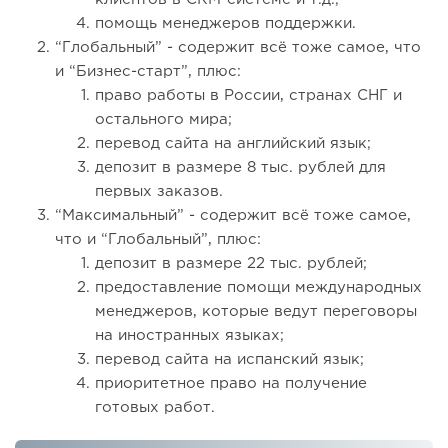
помощь менеджеров поддержки.
“Глобальный” - содержит всё тоже самое, что
и “Бизнес-старт”, плюс:
право работы в России, странах СНГ и
остального мира;
перевод сайта на английский язык;
депозит в размере 8 тыс. рублей для
первых заказов.
“Максимальный” - содержит всё тоже самое,
что и “Глобальный”, плюс:
депозит в размере 22 тыс. рублей;
предоставление помощи международных
менеджеров, которые ведут переговоры
на иностранных языках;
перевод сайта на испанский язык;
приоритетное право на получение
готовых работ.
· · · · ·
Instructions to follow
The answer must be a single number: the count of lines above that contain "депозит".

Output for this exercise
2